> _What you are asked to do_
Find all lines below containing the string "udbud" and return them.

Saved data entries:
[Start of section]
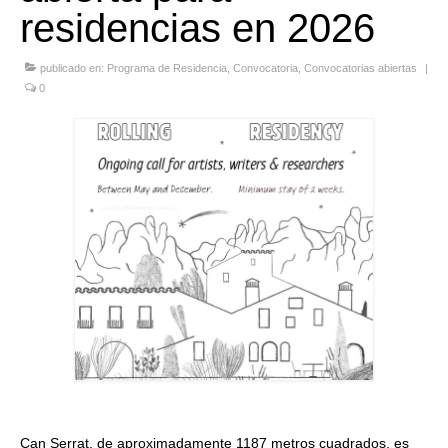
residencias en 2026
Quedate con nosotras
publicado en:
Archivo
Programa de Residencia
,
Convocatoria
,
Convocatorias abiertas
|
0
Contacto
Idioma:
Can Serrat, de aproximadamente 1187 metros cuadrados, es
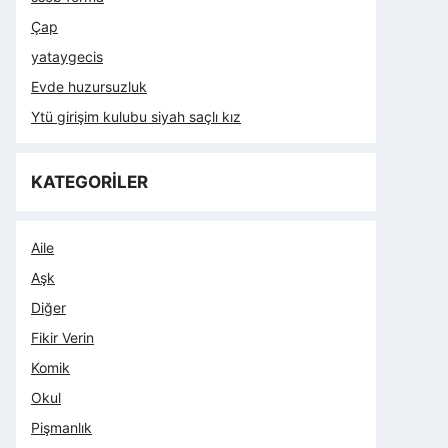
Çap
yataygecis
Evde huzursuzluk
Ytü girişim kulubu siyah saçlı kız
KATEGORİLER
Aile
Aşk
Diğer
Fikir Verin
Komik
Okul
Pişmanlık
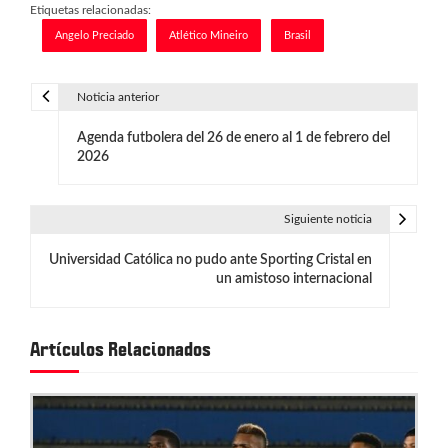
Etiquetas relacionadas:
Angelo Preciado
Atlético Mineiro
Brasil
Noticia anterior
N
Agenda futbolera del 26 de enero al 1 de febrero del
a
2026
v
e
Siguiente noticia
g
Universidad Católica no pudo ante Sporting Cristal en
un amistoso internacional
a
c
Artículos Relacionados
i
ó
n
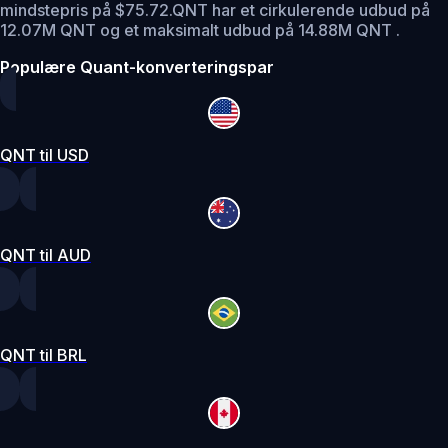
mindstepris på $75.72.
QNT har et cirkulerende udbud på
12.07M QNT og et maksimalt udbud på 14.88M QNT .
Populære Quant-konverteringspar
QNT til USD
QNT til AUD
QNT til BRL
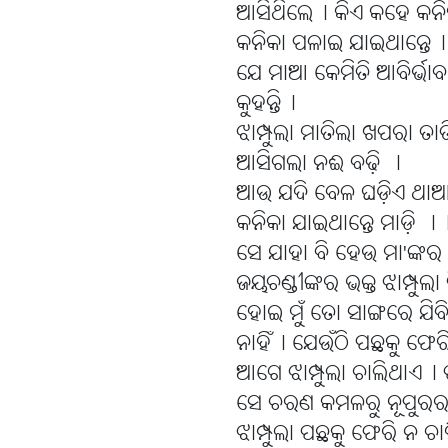
ଆସିଥିଲେ୤ କିଏ କହେ କନି
କନିକା ପଳାଇ ଯାଇଥାନ୍ତେ୤ 
ଯେ ମାଆ କେମିତି ଆବିର୍
କୁହନ୍ତି୤
ଝାମ୍ପୁଲା ମାତିଲା ଖପରା ତା
ଆସିଗଲା ନଈ ବଢ଼ି ।
ଆଉ ଯଦି ବେଳ ଘଡ଼ିଏ ଥାଆନ
କନିକା ଯାଇଥାନ୍ତେ ମାଡ଼ି ।
ସେ ଯାହା ବି ହେଉ ମା'ଙ୍କର
ଜୟଚଣ୍ଡୀଙ୍କର ଭକ୍ତ ଝାମ୍ପୁଲା
ହୋଇ ମୁଁ ତୋ ସାଙ୍ଗରେ ଯିବି 
ନାହିଁ୤ ଯେଉଁଠି ପଛକୁ ଫେରି
ଆଗେ ଝାମ୍ପୁଲା ଚାଲିଥାଏ୤ 
ସେ ଚରଣ କମଳରୁ ନୂପୁରର ରୁଣ
ଝାମ୍ପୁଲା ପଛକୁ ଫେରି ନ ଚ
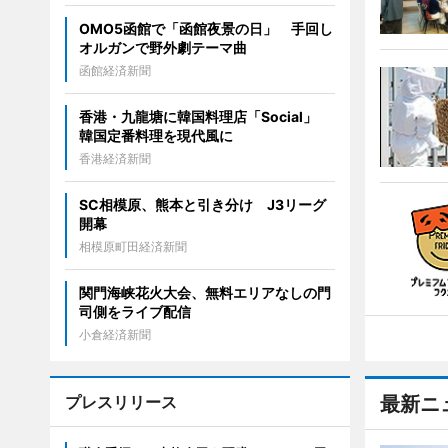
OMO5函館で「函館夜景の日」 手回し
オルガンで野外劇テーマ曲
函館経済新聞
香港・九龍塘に韓国料理店「Social」
韓国定番料理を現代風に
香港経済新聞
SC相模原、熊本と引き分け J3リーグ
開幕
相模原町田経済新聞
関門海峡花火大会、無料エリアなしの門
司側をライブ配信
小倉経済新聞
プレスリリース
最新ニ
[End of section]
> _Task solution_
QNT har et cirkulerende udbud på
12.07M QNT og et maksimalt udbud på 14.88M QNT .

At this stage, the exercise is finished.